What this means for USF
The No. 18 Bulls now have two wins over nationally ranked teams (Auburn was No. 17 when USF won there three weeks ago). The Bulls have the inside track in the race for the Big East championship and will climb in the polls. They're getting closer to the top 10.
What this means for West Virginia
The Mountaineers aren't out of the Big East championship race by any means, but they need help. They also figure to fall out of the top 10, and the Heisman candidacies of quarterback Pat White and running back Steve Slaton are all but over.
There were eight turnovers in the first half ? two fumbles and two interceptions by USF and three fumbles and an interception by West Virginia. ? Mitchell's 55-yard touchdown catch in the second quarter was the first score of his career. Mitchell also runs track and holds USF's record in the 400 meters. ? Grothe's streak of 136 consecutive passes without an interception ended when WVU cornerback Ellis Lankster picked off one of his passes in the first quarter.
Yes, Grothe threw a 55-yard touchdown pass and true freshman tailback Jamar Taylor had a 19-yard touchdown run, but the defense that contained the nation's second-ranked offense was the reason for the victory.
"It was the execution of the kids, their effort and wanting to play hard and making plays," USF defensive coordinator Wally Burnham said. "Playing together as a team is the most important thing against West Virginia.

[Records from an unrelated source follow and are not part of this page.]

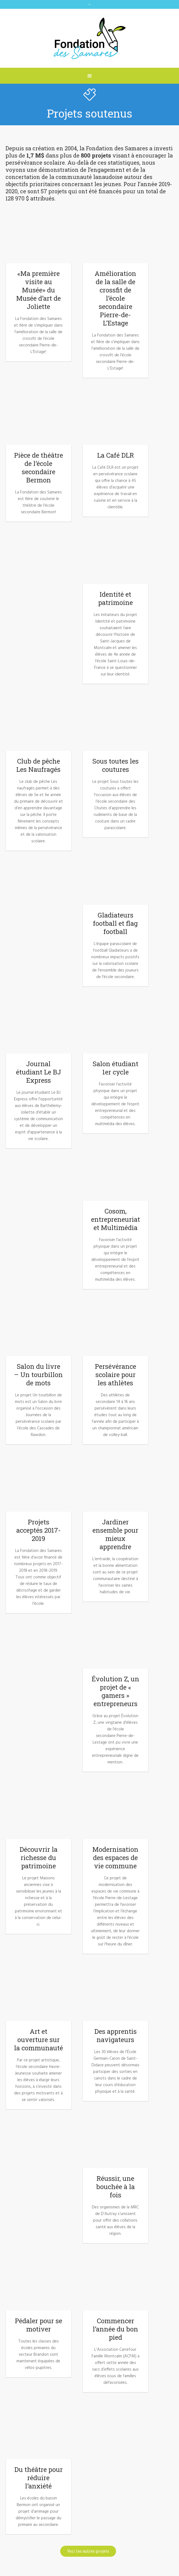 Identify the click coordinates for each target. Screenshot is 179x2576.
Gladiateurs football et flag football (115, 923)
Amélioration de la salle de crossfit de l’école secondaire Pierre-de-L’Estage (115, 298)
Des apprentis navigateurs (115, 2035)
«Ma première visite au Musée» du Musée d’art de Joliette (38, 290)
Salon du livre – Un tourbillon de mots (38, 1374)
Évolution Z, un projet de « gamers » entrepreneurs (115, 1691)
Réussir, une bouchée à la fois (115, 2186)
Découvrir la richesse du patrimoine (38, 1857)
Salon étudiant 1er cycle (115, 1067)
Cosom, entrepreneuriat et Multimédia (115, 1219)
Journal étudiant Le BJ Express (38, 1072)
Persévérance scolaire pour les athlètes (115, 1374)
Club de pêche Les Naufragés (38, 765)
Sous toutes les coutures (115, 765)
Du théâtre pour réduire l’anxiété (38, 2477)
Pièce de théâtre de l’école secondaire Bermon (38, 467)
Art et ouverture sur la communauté (38, 2039)
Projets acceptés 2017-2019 (38, 1530)
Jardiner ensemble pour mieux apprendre (115, 1534)
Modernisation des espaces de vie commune (115, 1857)
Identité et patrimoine (115, 598)
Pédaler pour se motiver (38, 2324)
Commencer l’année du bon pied (115, 2329)
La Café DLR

You have to take care of your assignments, and then when you know your job is done, you can go help your buddy.
"They kept doing their job."
And West Virginia kept doing what ? well, West Virginia does in big games like this. As they did last season when they fumbled away a shot an unbeaten season in a loss to Louisville, then blew a chance at a BCS bid by losing at home to USF, the Mountaineers self-destructed when they had a chance to distinguish themselves.
The Mountaineers squandered so many opportunities. Among their six turnovers was an interception thrown from USF's 9 by backup quarterback Jarrett Brown, who came on late in the second quarter after White suffered a bruised quadriceps.
Another time, a snap over Brown's head on third-and-goal from USF's 3 forced the Mountaineers to settle for a field goal.
And when WVU reached USF's 40 in the final minute, a potential game-tying drive ended there with a sack and two incompletions.
"The kids played hard but badly executed, offensively," West Virginia coach Rich Rodriguez said. "It's about as bad as you can play. I'm very disappointed because I thought we had a good week of practice.
"What did we have, six turnovers? I'm disappointed, but it's a long season and certainly the conference race is not over yet. We're just behind a little bit, but we'll get back to work on Sunday."
So will USF. The Bulls, who three weeks ago won at Auburn, now look like the team to beat in the Big East. Winning the league will require winning at No. 10 Rutgers on Oct. 18, beating No. 24 Cincinnati on Nov. 3 and getting past disappointing Louisville on Nov. 17.
But Leavitt wasn't looking past next week's game against Florida Atlantic.
"When we started this season, our goal was not necessarily to beat West Virginia but to be the Big East champions, so I won't let my guard down," Leavitt said. "We're only 1-0 in the Big East. You want me to take off my shirt and dance and hug and kiss, but I keep thinking about the mistakes we made."
That's OK. Everyone makes mistakes.
Failing to list USF among the country's best teams may prove to be one, too.